5 g of a mixture of dry lipids containing 4.5 g of phospholipids, such as phosphatidylcholine, phosphatidyl ethanolamine, lysophosphatidylcholine, lysophosphatidyl ethanolamine, sphingomyelin, and 0.5 g of a non-polar lipids, such as triglycerides, cholesterol, free fatty acid, DL-α-Tocopherol mixed with 50 ml of distilled water, the resulting emulsion are added 50 ml of an aqueous solution of L-carnosine concentration of 50 mm (the number of L-carnosine 0,331 g) and placed in a beaker for mixing on a magnetic stirrer. Mixing produce over 30 minutes to complete hydration with the formation of a homogeneous suspension. Then using a homogenizer this coarse suspension is subjected to homogenization in a closed loop in a continuous process under a pressure of 50 MPa at a temperature of 30-35°C. the Number of cycles of homogenization (passes) may be from 5 to 10. After homogenization get the suspension in the form of a translucent liposomal solution. Liposomes containing L-carnosine, according to this example have a size of 120 nm. Then the liposomal composition to sterilize the excess pressure of 1 ATM for 45 minutes. Average is the diameter of the liposomal particles is increased to 150-160 nm. The resulting liposomes are composed of 95.3% of the phospholipids, a 2.5% non-polar lipids and contain 1.2% of L-carnosine (by weight), the remainder to 100% water.
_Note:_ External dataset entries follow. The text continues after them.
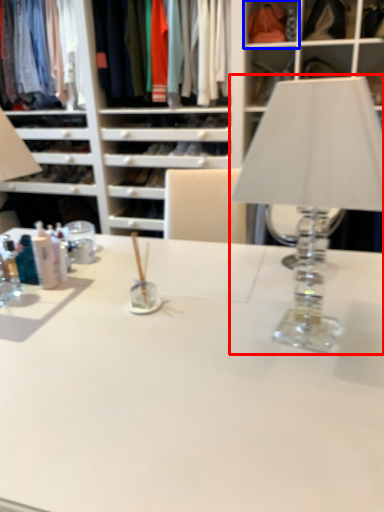 Question: Which object appears closest to the camera in this image, table lamp (highlighted by a red box) or cabinet (highlighted by a blue box)?

Choices:
 (A) table lamp
 (B) cabinet

Answer: (A) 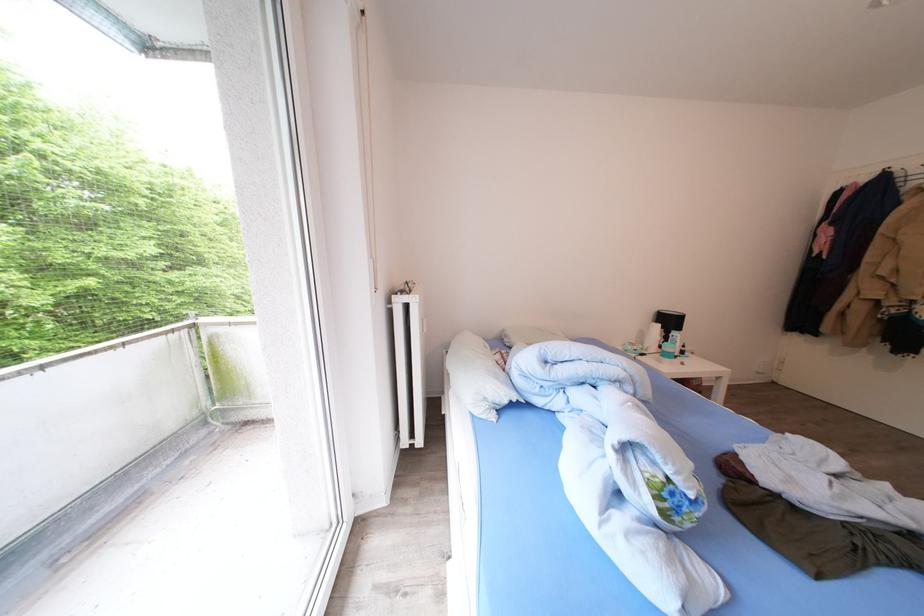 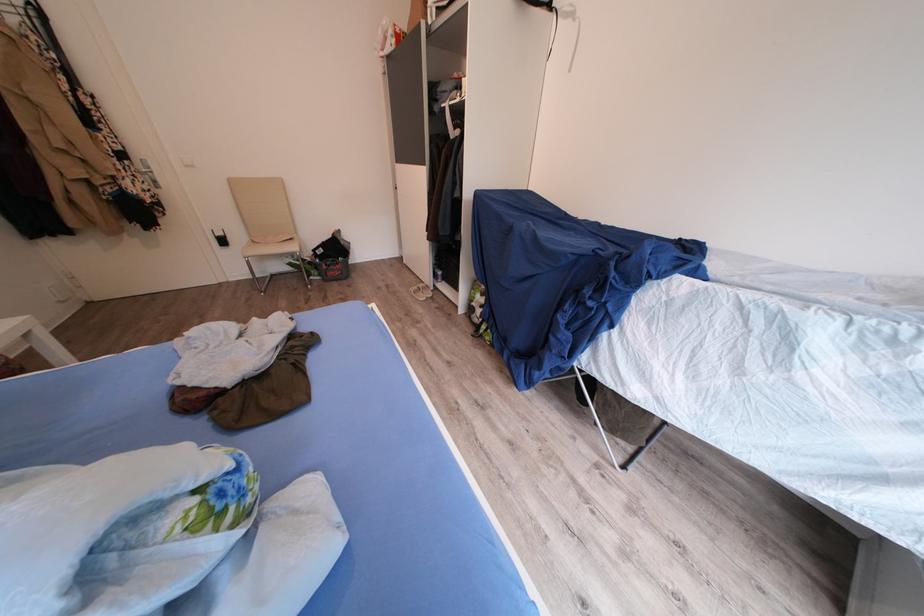 Locate, in the second image, the point that corresponds to [673,490] in the first image.

(213, 507) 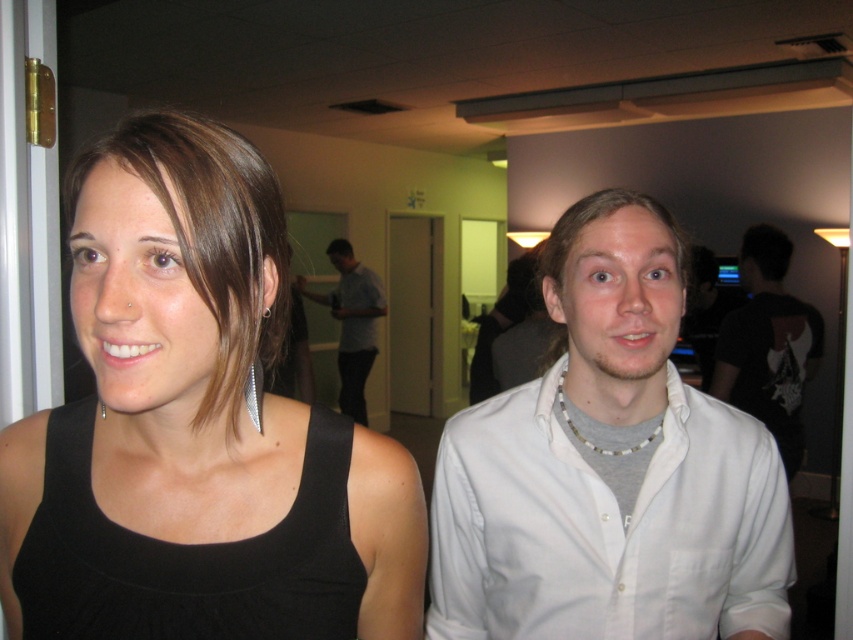 You are organizing a photo shoot and need to ensure that the white cotton shirt at right and the silver metallic earring at left ear are visible in the frame. Given their sizes, which object might require more space in the camera frame to capture it properly?

The white cotton shirt at right requires more space in the camera frame because its width is larger than the silver metallic earring at left ear.

You are a photographer trying to capture a candid shot of the black fabric tank top at left and the man in white button up shirt at right. The camera can only focus on objects within a 15 inch range. Can you capture both subjects in focus?

The black fabric tank top at left and the man in white button up shirt at right are 18.05 inches apart, which exceeds the camera focus range of 15 inches. Therefore, both subjects cannot be captured in focus simultaneously. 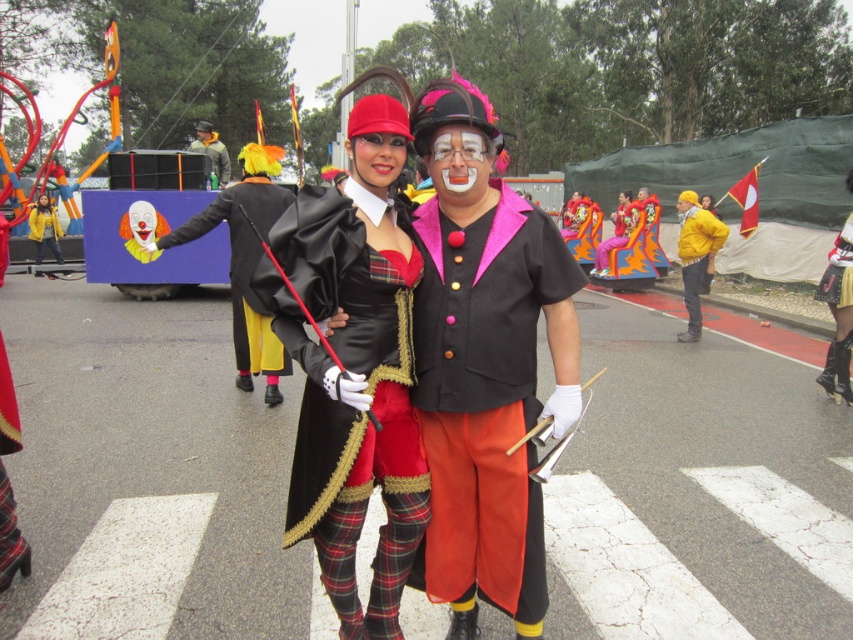 Question: Which is nearer to the brushed metal helmet at upper center?

Choices:
 (A) matte yellow clown nose at center
 (B) black satin cape at center
 (C) matte yellow clown mask at center

Answer: (B)

Question: Is satin black coat at center bigger than matte black hat at center?

Choices:
 (A) no
 (B) yes

Answer: (B)

Question: Observing the image, what is the correct spatial positioning of matte clown face at center in reference to velvet black cape at center?

Choices:
 (A) above
 (B) below

Answer: (B)

Question: Is satin black coat at center behind matte clown face at center?

Choices:
 (A) no
 (B) yes

Answer: (A)

Question: Which of the following is the farthest from the observer?

Choices:
 (A) (221, 145)
 (B) (822, 292)

Answer: (A)

Question: Which of the following is the farthest from the observer?

Choices:
 (A) matte black hat at center
 (B) black satin cape at center
 (C) yellow matte jacket at center

Answer: (C) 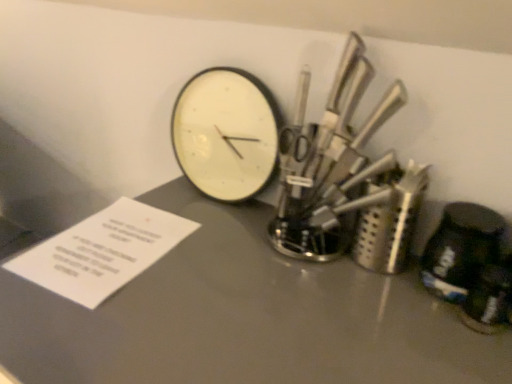 Question: From a real-world perspective, is polished metal knife set at upper right positioned above or below white paper at lower left?

Choices:
 (A) above
 (B) below

Answer: (A)

Question: Is polished metal knife set at upper right inside or outside of white paper at lower left?

Choices:
 (A) outside
 (B) inside

Answer: (A)

Question: Estimate the real-world distances between objects in this image. Which object is farther from the matte gray table at center?

Choices:
 (A) white matte wall clock at center
 (B) polished metal knife set at upper right
 (C) white paper at lower left

Answer: (A)

Question: Estimate the real-world distances between objects in this image. Which object is farther from the white matte wall clock at center?

Choices:
 (A) white paper at lower left
 (B) matte gray table at center
 (C) polished metal knife set at upper right

Answer: (A)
Research antigipoksicheskoe and antioxidant activity of phospholipid nanoliposomes loaded with L-carnosine (containing 1.1 to 1.2% relative to the weight of liposomes), their stability and life time in the body and the effectiveness of their action in small doses was performed on the following models. In vitro was used cellular model of oxidative stress induced in granular cells of the cerebellum. Used granular cells of the cerebellum 10-12 day of SAMR1 mice. For loosening of the intercellular substance used collagenase solution prepared in Hanks solution (Wako collagenase, 2 mg/ml, 1 ml/1 animal). Minced with a scalpel slices of brain tissue were incubated at 32°C for 20 min, stirring. After incubation was removed by decantation, the solution of collagenase, three times washed precipitate with Hanks solution, and after washing was added to the precipitate, the Hanks solution at a rate of 1 ml per 1 animal and pipetting dissociatively cells to opal suspension; the resulting suspension was passed through a filter with pore size of 60 μm, and then count the cells using a camera Goryaeva. To work on a flow cytometer, the cell number should not be less than 106/Jr. held Before the eating of the experiment the cells were left for 30 minutes at 32°C, after which loaded with a fluorescent dye to free radicals dichlorofluorescein diacetate (DCF-DA) with a final concentration of 10 μm.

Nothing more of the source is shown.